What I want you to do is gather your staff and key leaders and come up with at least 20 names of people in each of those categories who live or work within a 10-mile radius of your church building (excluding “church” obviously). This will comprise your “Top 100 Community A Leaders” list.

Step 2: Identify the 100 Most Influential People in Your Church

Next, generate a list of the 100 most influential people in your church.

For some senior pastors, that number will be more than their entire church. I get that.

I’m not just talking about people who are already serving in some capacity. I’m also talking about the “sleepers” who lead in some capacity in the marketplace but aren’t actively involved.

Step 3: Keep Both Lists Before Your Eyes at All Times

For the next three years, you will be working on those two lists.

Keep them in front of your face, and get used to the idea that you will be opening those lists, refining them, removing names and adding others, for the next three years.

Preaching killer sermons, leading this effort of Leadership Evangelism, and delegating other responsibilities to staff and volunteers will take up 90 percent of your time every week.

Step 4: Clear Your Schedule for 10 Meetings Every Week

That’s 10 meetings on Tuesday, Wednesday and Thursday.

Remember, Mondays are blocked off for sermon writing. Fridays and Saturdays are your days off. Tuesdays, Wednesdays and Thursdays will be blocked off for breakfasts, lunches, meetings at Starbucks and drop-by appointments (except for your staff meeting and service design). Advance sermon planning will take place early in the morning on those days.

Remember when I said this would be all you would be doing for three years? I wasn’t kidding.

Step 5: Learn How to Become a World-Class Networker

As soon as you’re done with this article, I want you to buy, read and then digest the single best book on relational networking in print: Keith Ferrazzi’s Never Eat Alone.

Ferrazzi is not a Christian, but he is the only person I’ve read who understands what it is like for a senior pastor of a struggling church in Illinois to feel frustrated and not know how to start connecting with A Leaders in the community.

Trust me. Get the book, then eat the meat and throw away the bones.

Yes, I know some of your practical ministry professors in seminary would balk at you learning how to “network,” but that mindset is why they’re still busy teaching emerging senior pastors how to lead stagnant churches.

FYI: If I were starting this fresh in a smaller church I would definitely get a Customer Relationship Management (CRM) software program like Pipedrive to manage the details of these meetings. Here are the best CRM software choices out there right now.

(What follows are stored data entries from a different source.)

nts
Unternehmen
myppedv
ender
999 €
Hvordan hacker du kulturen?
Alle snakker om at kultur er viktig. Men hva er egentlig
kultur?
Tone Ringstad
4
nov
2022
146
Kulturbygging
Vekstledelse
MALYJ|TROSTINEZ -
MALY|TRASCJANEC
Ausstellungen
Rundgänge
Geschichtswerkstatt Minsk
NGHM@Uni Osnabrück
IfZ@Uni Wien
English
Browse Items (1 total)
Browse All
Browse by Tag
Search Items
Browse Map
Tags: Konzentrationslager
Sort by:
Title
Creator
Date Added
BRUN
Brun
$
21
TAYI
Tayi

Step 6: “Ping” 25 A Leaders From the Community Each Week

Let’s first start out with how to connect with A Leaders who don’t go to your church.

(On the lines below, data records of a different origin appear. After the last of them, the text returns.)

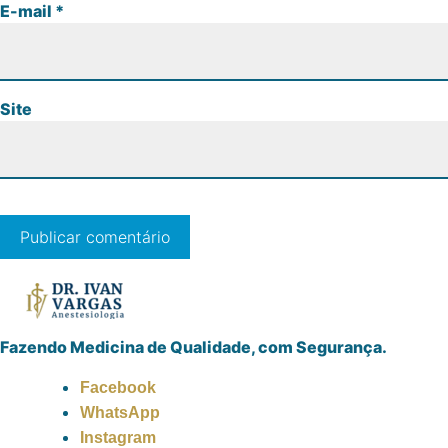
E-mail
*
Site
Fazendo Medicina de Qualidade, com Segurança.
Facebook
WhatsApp
Instagram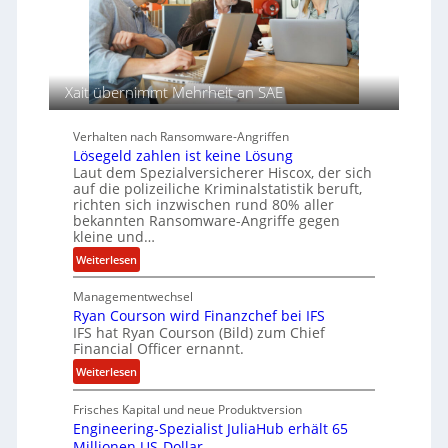
e
s
e
c
a
n
h
u
A
f
g
d
Xait übernimmt Mehrheit an SAE
e
e
n
r
Verhalten nach Ransomware-Angriffen
c
S
Lösegeld zahlen ist keine Lösung
y
p
Laut dem Spezialversicherer Hiscox, der sich
a
u
auf die polizeiliche Kriminalstatistik beruft,
richten sich inzwischen rund 80% aller
r
r
bekannten Ransomware-Angriffe gegen
b
kleine und…
e
:
Weiterlesen
i
L
t
Managementwechsel
ö
e
Ryan Courson wird Finanzchef bei IFS
s
n
IFS hat Ryan Courson (Bild) zum Chief
e
z
Financial Officer ernannt.
g
u
:
Weiterlesen
e
s
R
l
a
Frisches Kapital und neue Produktversion
y
d
m
Engineering-Spezialist JuliaHub erhält 65
a
z
m
Millionen US-Dollar
n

I want you to begin the practice of “pinging” 25 people a week from the “Top 100 Community A Leaders” list you brainstormed with your key leaders. No need to strategize whom to contact first. Just start.

Ferrazzi calls every attempt to reach out to someone you’re trying to connect with a ping—a text, email or phone call is a ping.

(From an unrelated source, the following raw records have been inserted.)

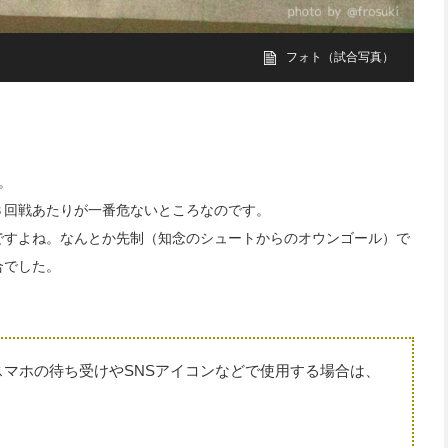
フォト（試合写真）
。
３回戦あたりが一番危ないところなのです。
ですよね。なんとか先制（知念のシュートからのオウンゴール）で
合でした。
マホの待ち受けやSNSアイコンなどで使用する場合は、
。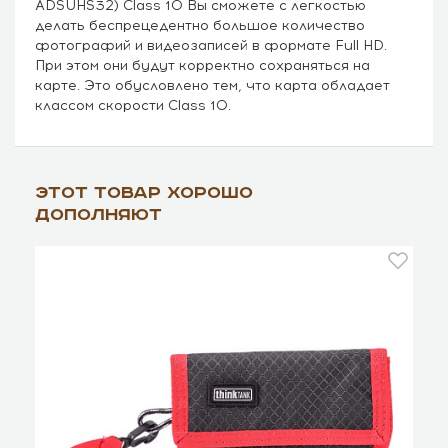
ADSUHS32) Class 10 Вы сможете с легкостью
делать беспрецедентно большое количество
фотографий и видеозаписей в формате Full HD.
При этом они будут корректно сохраняться на
карте. Это обусловлено тем, что карта обладает
классом скорости Class 10.
Этот товар хорошо
дополняют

You will reach out and ping 25 community leaders a week.

Why 25 pings?

It’s the law of large numbers. A certain percentage of people are going to blow you off, at least initially, so to fill up your schedule with 10 meetings a week, you’ll need to reach out to a lot of community leaders each week.

How to Contact a Leader You Don’t Personally Know

Here’s what I include in an email to an A Leader in the community I don’t know:

  • First, I will introduce myself and reference either someone we both know in common or an issue that we both value.
  • Second, I will ask them to meet for breakfast, lunch or for coffee. I tell them that as a fellow community leader I want to pick their brain about how we can work together to make our community better (and hopefully help their business or institution in the process).
  • Third, I will conveniently hint at how I could help their business or work effort. People are always tuned into WIIFM: What’s IIFor Me? So, if that person is a pizza owner, I’ll talk about how I eat their pizza and also coach sports teams that could frequent their business. If they are a principal, I talk about how I know people in their schools and could provide insight that could help them.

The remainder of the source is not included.